#### Task directions
Please restate all of the records word for word, setting the pictures aside.

#### Material shown
- Opening Delimiter -

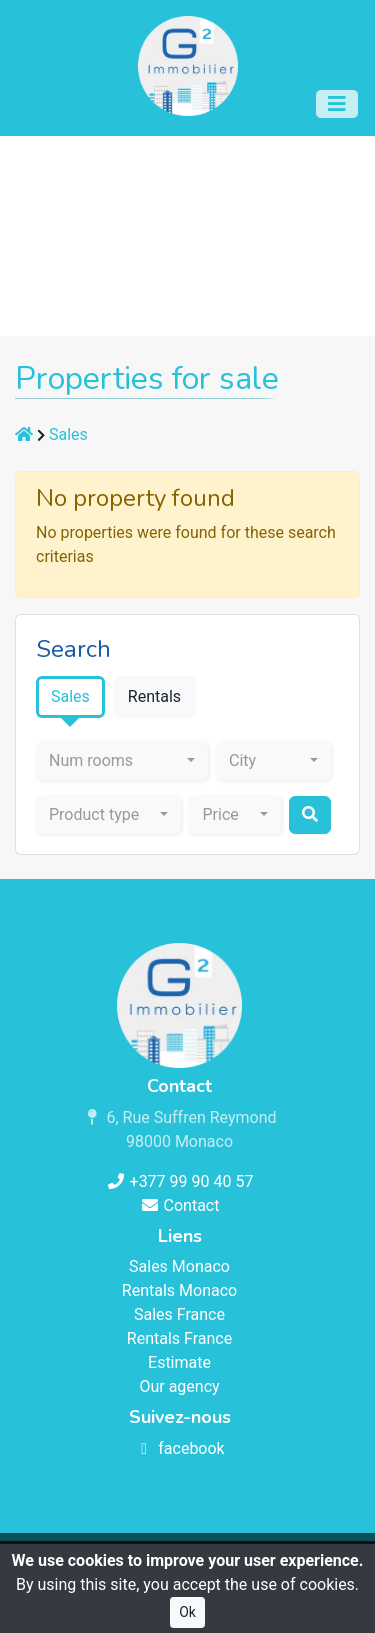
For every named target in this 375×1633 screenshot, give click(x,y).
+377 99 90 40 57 (180, 1181)
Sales (68, 434)
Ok (187, 1612)
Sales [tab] (70, 696)
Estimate (179, 1362)
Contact (180, 1205)
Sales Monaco (179, 1266)
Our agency (179, 1386)
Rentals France (179, 1338)
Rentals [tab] (154, 696)
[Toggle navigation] (337, 104)
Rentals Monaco (179, 1290)
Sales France (179, 1314)
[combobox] (122, 761)
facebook (179, 1448)
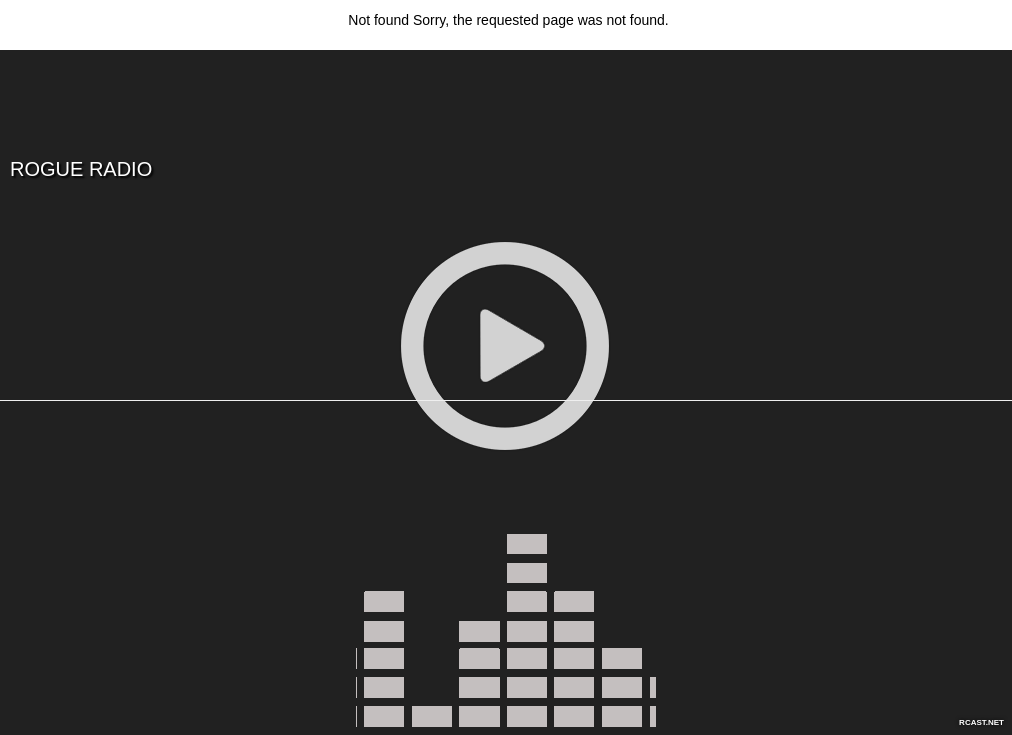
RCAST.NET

- Closing Delimiter -

#### Exercise answer
For every named target in this 375×1633 screenshot, give click(x,y).
+377 99 90 40 57 (180, 1181)
Sales (68, 434)
Ok (187, 1612)
Sales [tab] (70, 696)
Estimate (179, 1362)
Contact (180, 1205)
Sales Monaco (179, 1266)
Our agency (179, 1386)
Rentals France (179, 1338)
Rentals [tab] (154, 696)
[Toggle navigation] (337, 104)
Rentals Monaco (179, 1290)
Sales France (179, 1314)
[combobox] (122, 761)
facebook (179, 1448)
RCAST.NET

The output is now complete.